Besides the obvious fact that the above benchmark was created by EnterpriseDB, which is the commercial entity developing PostgreSQL (so it could be a little biased...), I'm already aware that PostgreSQL is an amazing product, to the point that I'd recommend it as one of the best solutions for most data storage problems one has to solve. Well known Enterprises with non-trivial performance needs are already investing heavily on PostgreSQL.
My point of view, however, is a bit different: I'm asking to myself if most companies are looking at "NoSQL" solutions for the right reasons, and whether performance requirements are on top of their list. For example, let's have a look at the MongoDB entry in Wikipedia, as it's one of the databases I'm using more frequently these days:
MongoDB is a cross-platform document-oriented database. Classified as a NoSQL database, MongoDB eschews the traditional table-based relational database structure in favor of JSON-like documents with dynamic schema (MongoDB calls the format BSON), making the integration of data in certain types of applications easier and faster.
I want to put some intentional emphasis on the sentence in certain types of applications because this is exactly the point: you shouldn't adopt a document-oriented database, instead of a relational one, just because of performances, as this alone would be a silly motivation: a tuned SQL database can handle more than 14000 transactions per second, so if you beat this needs you are already playing in the "Big League" of companies with superior scaling requirements: congratulations!
a document database could be a better solution than a relational one when entities are mostly associated under a tree-like structure and a relational model would force to continuously create joins or to heavily denormalize relationships, beyond what would be rational.
In case the data model respects the above constraints, then a document-oriented structure is capable of creating much less mismatch with an object-oriented design than a relational model. As we know, all non-trivial relational database schema create an amount of attrition with object models, the infamous Object-relational impedance mismatch problem.
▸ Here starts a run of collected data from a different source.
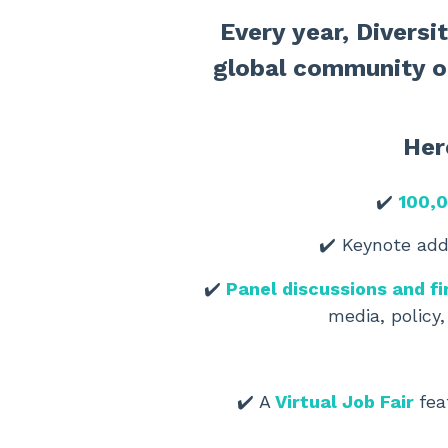
Every year, Divers
global community o
Her
✔️
100,0
✔️ Keynote ad
✔️
Panel discussions and fi
media, policy,
✔️
A
Virtual Job Fair
fea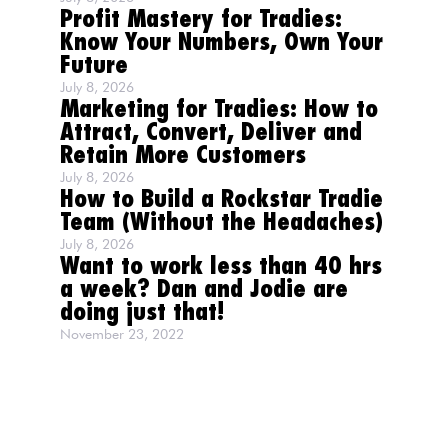
Profit Mastery for Tradies:
Know Your Numbers, Own Your
Future
July 8, 2026
Marketing for Tradies: How to
Attract, Convert, Deliver and
Retain More Customers
July 8, 2026
How to Build a Rockstar Tradie
Team (Without the Headaches)
July 8, 2026
Want to work less than 40 hrs
a week? Dan and Jodie are
doing just that!
November 23, 2022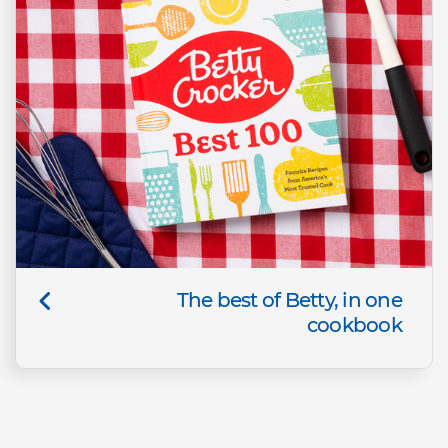
The best of Betty, in one
cookbook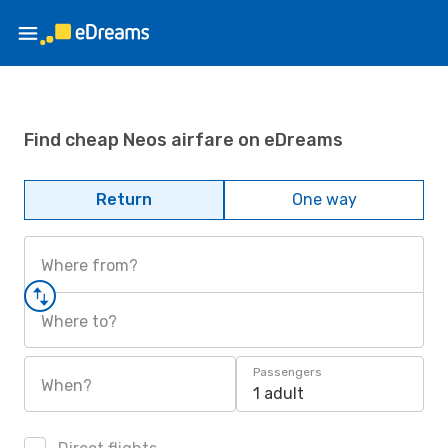
Find cheap Neos airfare on eDreams
Return
One way
Where from?
Where to?
Passengers
When?
1 adult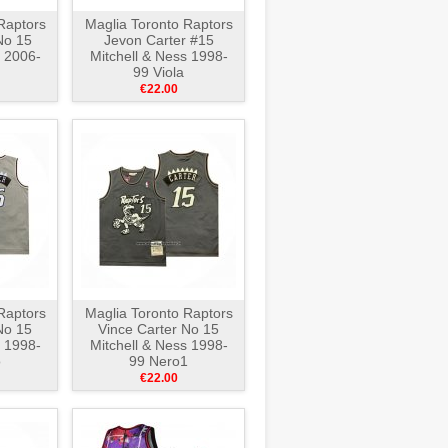
Raptors
Maglia Toronto Raptors
No 15
Jevon Carter #15
s 2006-
Mitchell & Ness 1998-
99 Viola
€22.00
Raptors
Maglia Toronto Raptors
No 15
Vince Carter No 15
s 1998-
Mitchell & Ness 1998-
o
99 Nero1
€22.00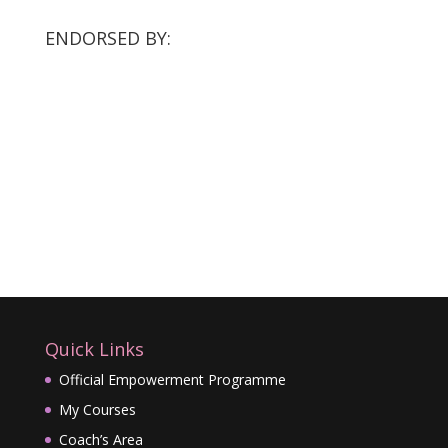
ENDORSED BY:
Quick Links
Official Empowerment Programme
My Courses
Coach’s Area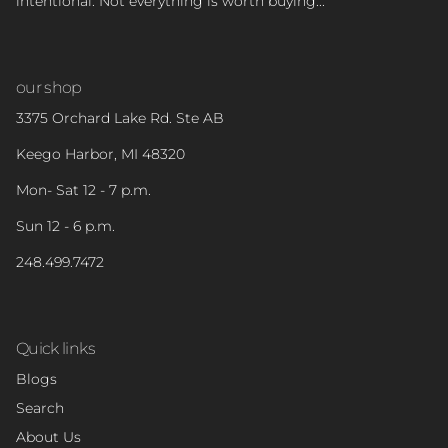
intentional. Not everything is worth buying...
our shop
3375 Orchard Lake Rd. Ste AB
Keego Harbor, MI 48320
Mon- Sat 12 - 7 p.m.
Sun 12 - 6 p.m.
248.499.7472
Quick links
Blogs
Search
About Us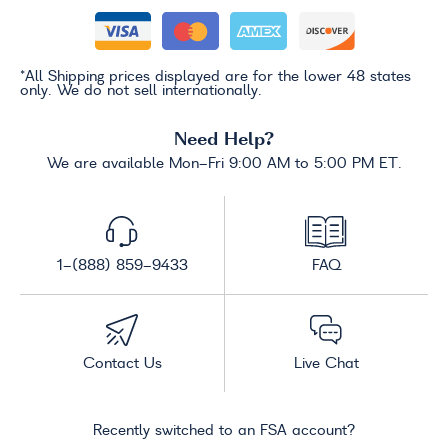
*All Shipping prices displayed are for the lower 48 states
only. We do not sell internationally.
Need Help?
We are available Mon-Fri 9:00 AM to 5:00 PM ET.
1-(888) 859-9433
FAQ
Contact Us
Live Chat
Recently switched to an FSA account?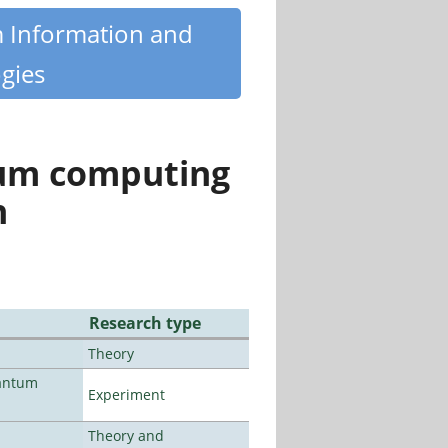
m Information and
gies
tum computing
n
Research type
Theory
uantum
Experiment
Theory and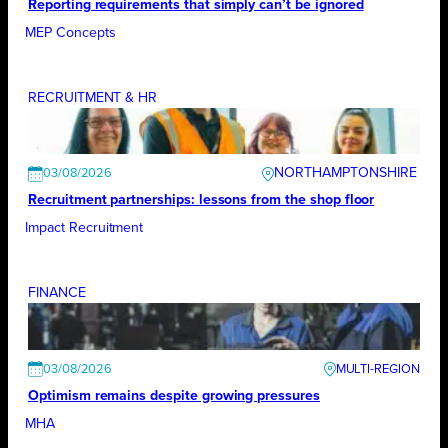
Reporting requirements that simply can’t be ignored
MEP Concepts
RECRUITMENT & HR
NORTHAMPTONSHIRE
03/08/2026
Recruitment partnerships: lessons from the shop floor
Impact Recruitment
FINANCE
03/08/2026
Optimism remains despite growing pressures
MHA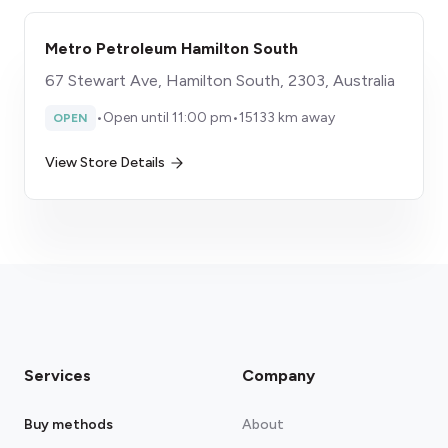
Metro Petroleum Hamilton South
67 Stewart Ave, Hamilton South, 2303, Australia
•
Open until 11:00 pm
•
15133 km away
OPEN
View Store Details
Services
Company
Buy methods
About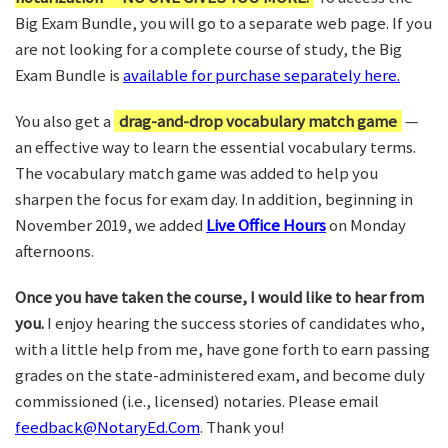
Big Exam Bundle, you will go to a separate web page. If you
are not looking for a complete course of study, the Big
Exam Bundle is
available for purchase separately here.
You also get a
drag-and-drop vocabulary match game
—
an effective way to learn the essential vocabulary terms.
The vocabulary match game was added to help you
sharpen the focus for exam day. In addition, beginning in
November 2019, we added
Live Office Hours
on Monday
afternoons.
Once you have taken the course, I would like to hear from
you.
I enjoy hearing the success stories of candidates who,
with a little help from me, have gone forth to earn passing
grades on the state-administered exam, and become duly
commissioned (i.e., licensed) notaries. Please email
feedback@NotaryEd.Com
. Thank you!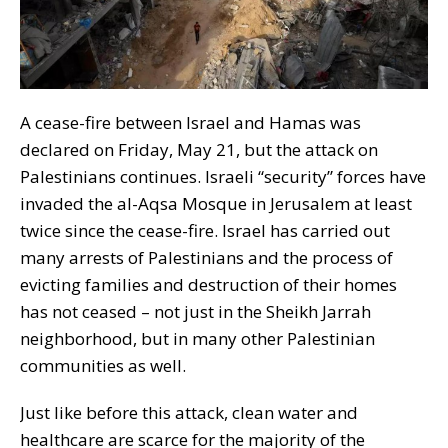
A cease-fire between Israel and Hamas was
declared on Friday, May 21, but the attack on
Palestinians continues. Israeli “security” forces have
invaded the al-Aqsa Mosque in Jerusalem at least
twice since the cease-fire. Israel has carried out
many arrests of Palestinians and the process of
evicting families and destruction of their homes
has not ceased – not just in the Sheikh Jarrah
neighborhood, but in many other Palestinian
communities as well.
Just like before this attack, clean water and
healthcare are scarce for the majority of the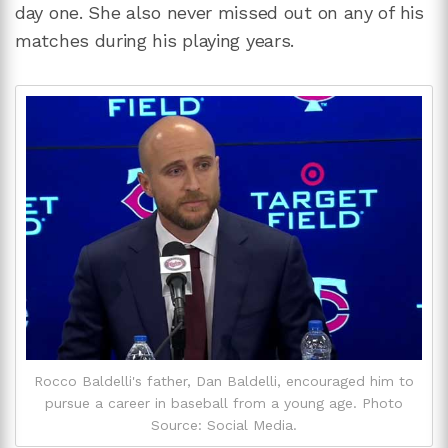
day one. She also never missed out on any of his
matches during his playing years.
Rocco Baldelli's father, Dan Baldelli, encouraged him to
pursue a career in baseball from a young age. Photo
Source: Social Media.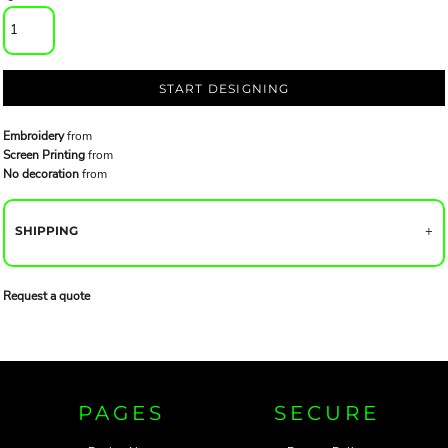
START DESIGNING
Embroidery
from
Screen Printing
from
No decoration
from
SHIPPING
Request a quote
PAGES
SECURE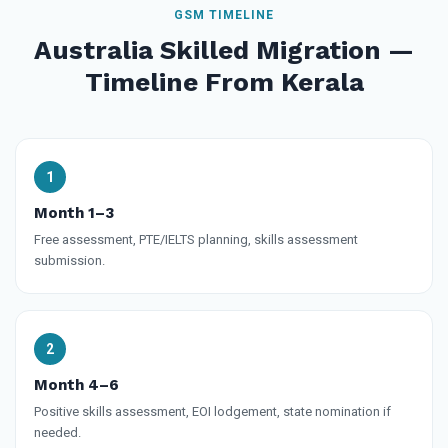
GSM TIMELINE
Australia Skilled Migration —
Timeline From Kerala
Month 1–3
Free assessment, PTE/IELTS planning, skills assessment
submission.
Month 4–6
Positive skills assessment, EOI lodgement, state nomination if
needed.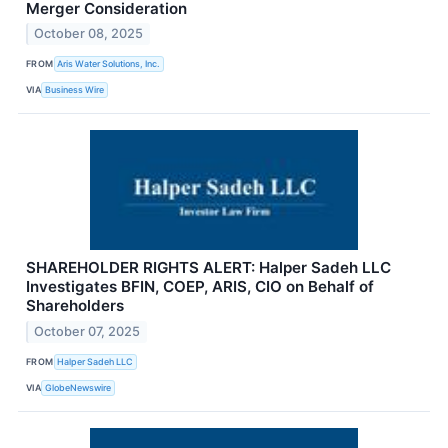
Merger Consideration
October 08, 2025
FROM
Aris Water Solutions, Inc.
VIA
Business Wire
SHAREHOLDER RIGHTS ALERT: Halper Sadeh LLC
Investigates BFIN, COEP, ARIS, CIO on Behalf of
Shareholders
October 07, 2025
FROM
Halper Sadeh LLC
VIA
GlobeNewswire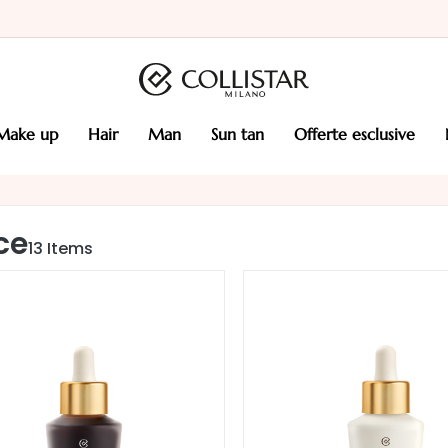
make up
hair
man
sun tan
offerte esclusive
ce
13
Items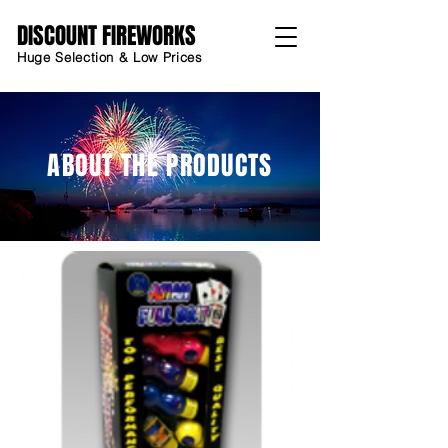
DISCOUNT FIREWORKS
Huge Selection & Low Prices
ABOUT THE PRODUCTS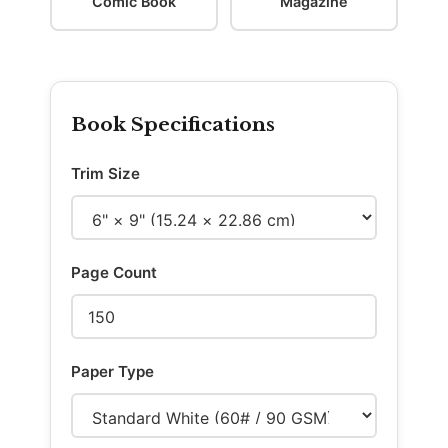
Comic Book
Magazine
Book Specifications
Trim Size
Page Count
Paper Type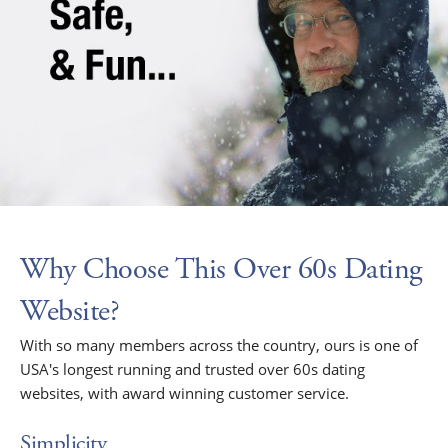
Why Choose This Over 60s Dating
Website?
With so many members across the country, ours is one of
USA's longest running and trusted over 60s dating
websites, with award winning customer service.
Simplicity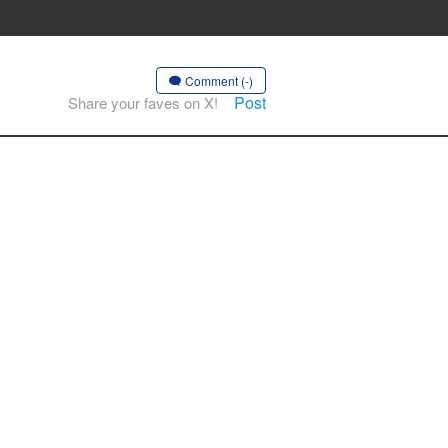
Comment (-)
Post
Share your faves on X!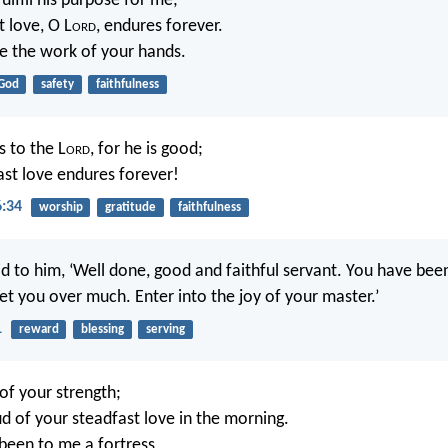
fulfill his purpose for me;
t love, O L
ord
, endures forever.
e the work of your hands.
God
safety
faithfulness
s to the L
ord
, for he is good;
fast love endures forever!
6:34
worship
gratitude
faithfulness
id to him, ‘Well done, good and faithful servant. You have been
ll set you over much. Enter into the joy of your master.’
1
reward
blessing
serving
g of your strength;
oud of your steadfast love in the morning.
been to me a fortress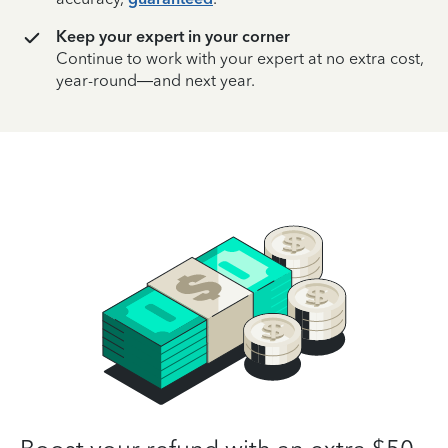
Keep your expert in your corner
Continue to work with your expert at no extra cost,
year-round—and next year.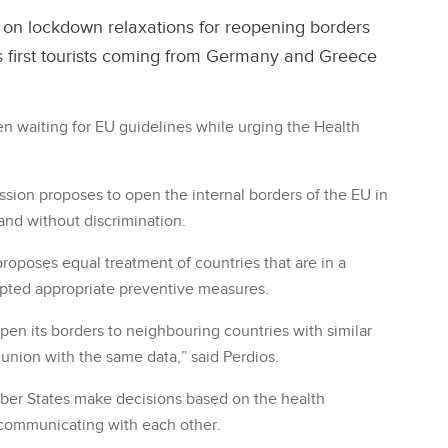
on lockdown relaxations for reopening borders
 first tourists coming from Germany and Greece
n waiting for EU guidelines while urging the Health
sion proposes to open the internal borders of the EU in
and without discrimination.
proposes equal treatment of countries that are in a
pted appropriate preventive measures.
pen its borders to neighbouring countries with similar
 union with the same data,” said Perdios.
er States make decisions based on the health
 communicating with each other.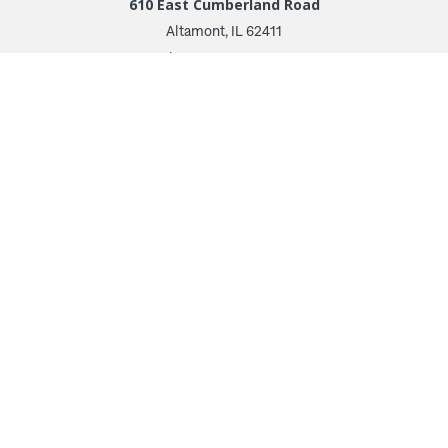
610 East Cumberland Road
Altamont, IL 62411
Phone: 618.483.6157
Toll Free: 1.877.597.1122
Follow Us
© 2026 Irwin Seating Company
Terms and Conditions
Privacy Policy
Transparency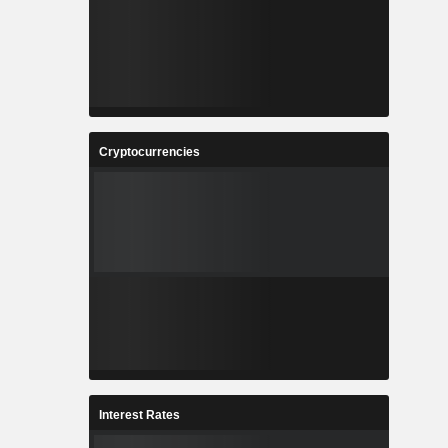
Cryptocurrencies
Interest Rates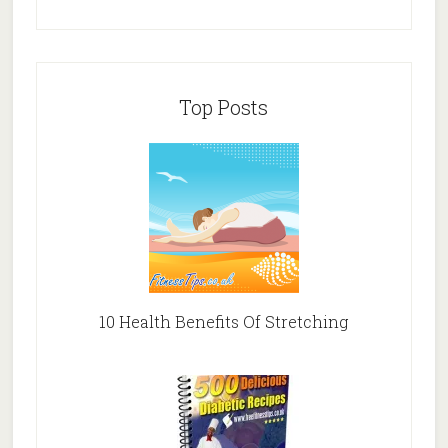
Top Posts
10 Health Benefits Of Stretching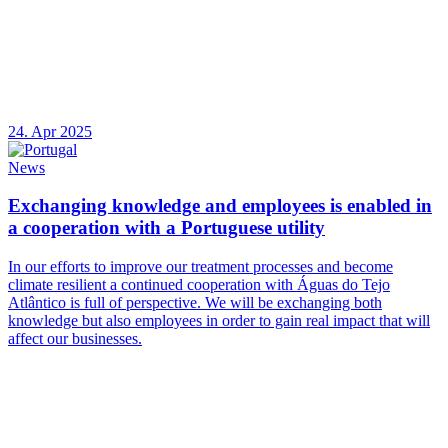
24. Apr 2025
News
Exchanging knowledge and employees is enabled in
a cooperation with a Portuguese utility
In our efforts to improve our treatment processes and become
climate resilient a continued cooperation with Águas do Tejo
Atlântico is full of perspective. We will be exchanging both
knowledge but also employees in order to gain real impact that will
affect our businesses.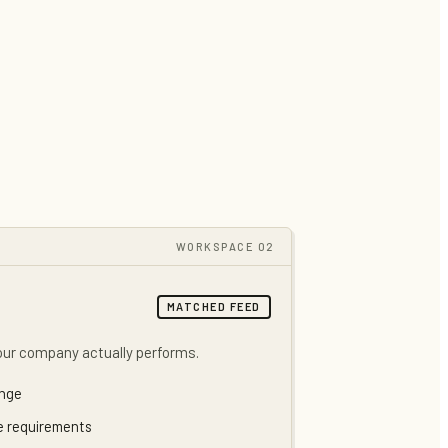
WORKSPACE 02
MATCHED FEED
our company actually performs.
ange
de requirements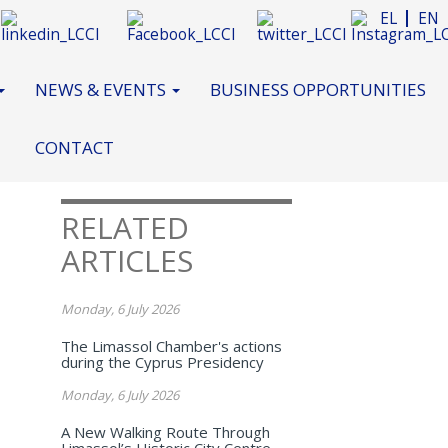
EL
EN
NEWS & EVENTS
BUSINESS OPPORTUNITIES
CONTACT
RELATED
ARTICLES
Monday, 6 July 2026
The Limassol Chamber's actions
during the Cyprus Presidency
Monday, 6 July 2026
A New Walking Route Through
Limassol’s Historic City Centre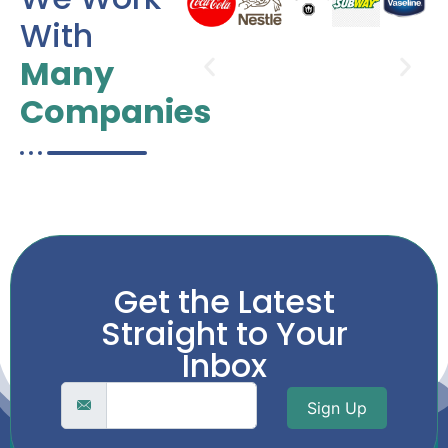
With
Many
Companies
Get the Latest
Straight to Your
Inbox
Sign Up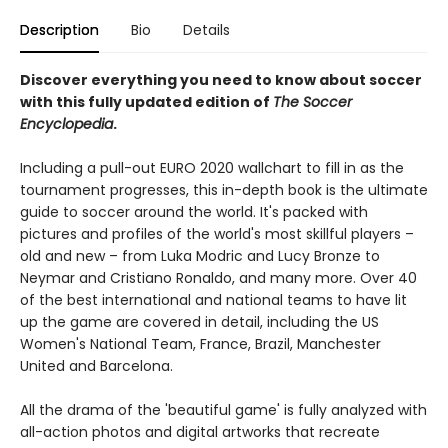
Description
Bio
Details
Discover everything you need to know about soccer
with this fully updated edition of
The Soccer
Encyclopedia
.
Including a pull-out EURO 2020 wallchart to fill in as the
tournament progresses, this in-depth book is the ultimate
guide to soccer around the world. It's packed with
pictures and profiles of the world's most skillful players –
old and new – from Luka Modric and Lucy Bronze to
Neymar and Cristiano Ronaldo, and many more. Over 40
of the best international and national teams to have lit
up the game are covered in detail, including the US
Women's National Team, France, Brazil, Manchester
United and Barcelona.
All the drama of the 'beautiful game' is fully analyzed with
all-action photos and digital artworks that recreate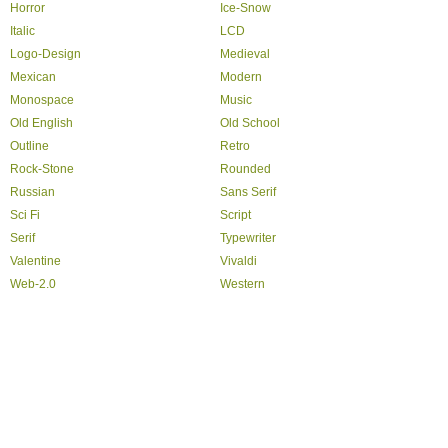
Horror
Ice-Snow
Italic
LCD
Logo-Design
Medieval
Mexican
Modern
Monospace
Music
Old English
Old School
Outline
Retro
Rock-Stone
Rounded
Russian
Sans Serif
Sci Fi
Script
Serif
Typewriter
Valentine
Vivaldi
Web-2.0
Western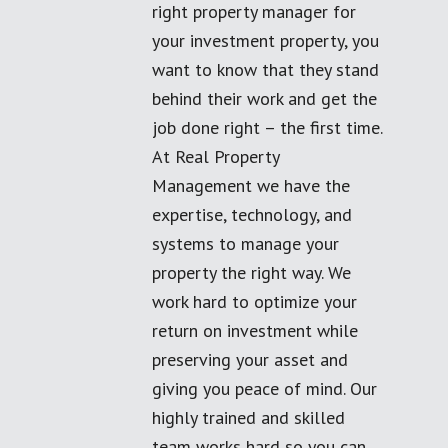
right property manager for
your investment property, you
want to know that they stand
behind their work and get the
job done right – the first time.
At Real Property
Management we have the
expertise, technology, and
systems to manage your
property the right way. We
work hard to optimize your
return on investment while
preserving your asset and
giving you peace of mind. Our
highly trained and skilled
team works hard so you can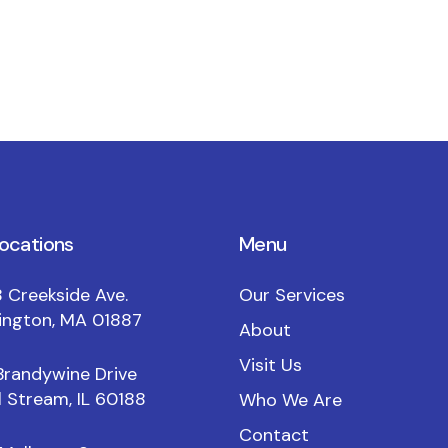
locations
Menu
 Creekside Ave.
Our Services
ington, MA 01887
About
Visit Us
Brandywine Drive
 Stream, IL 60188
Who We Are
Contact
Object-oriented systems are usually tree-like structures, which fit a document database much better than other models except for graph databases, which obviously can implement the most general representation of a graph.
When moving out of the SQL domain, I'd always suggest to not underestimate that you and your team are loosing most of the battle-tested tools and expertise you have used almost automatically daily. I have seen too many struggling to extract even the most basic information from a NoSQL repository, something that could be done easily with a relational database, mostly because people is doing this since ages. Then, NoSQL databases often manage transactions very differently than "regular" relational database: do you know what it means to design applications with Eventual Consistency and Idempotent Services?
I'm not saying you should not adopt new technologies, as I and my company are working with many of them already, but my final suggestion is:
adopt the data storage solution which best fits your domain model, and forget premature performance pseudo-optimizations: you are probably trying to solve the wrong problem.